TDR and VRAM lost handling in KMD:

Wed Oct 11 09:16:57 UTC 2017

On 11.10.2017 11:02, Christian König wrote:
>> 1.Kick out all jobs in this “guilty” ctx’s KFIFO queue, and set all 
>> their fence status to “*ECANCELED*”
>>
>> Setting ECANCELED should be ok. But I think we should do this when we 
>> try to run the jobs and not during GPU reset.
>>
>> [ML] without deep thought and expritment, I’m not sure the difference 
>> between them, but kick it out in gpu_reset routine is more efficient,
>>
> I really don't think so. Kicking them out during gpu_reset sounds racy 
> to me once more.
> 
> And marking them canceled when we try to run them has the clear 
> advantage that all dependencies are meet first.

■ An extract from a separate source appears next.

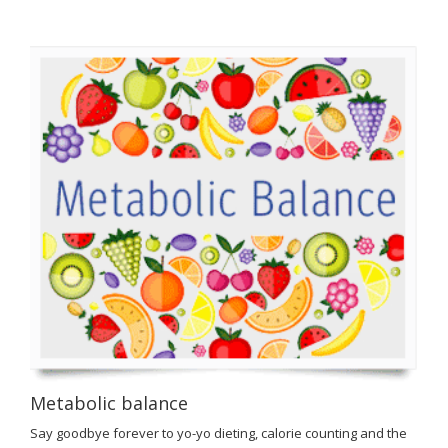
Metabolic balance
Say goodbye forever to yo-yo dieting, calorie counting and the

This makes sense to me as well.

It raises a vaguely related question: What happens to jobs whose 
dependencies were canceled? I believe we currently don't check those 
errors, so we might execute them anyway if their contexts were 
unaffected by the reset. There's a risk that the job will hang due to 
stale data.

I don't think it's a huge risk in practice today because we don't have a 
lot of buffer sharing between applications, but it's something to think 
through at some point. In a way, canceling out of an abundance of 
caution may be a bad idea because it could kill a compositor's task by 
being overly conservative.

Cheers,
Nicolai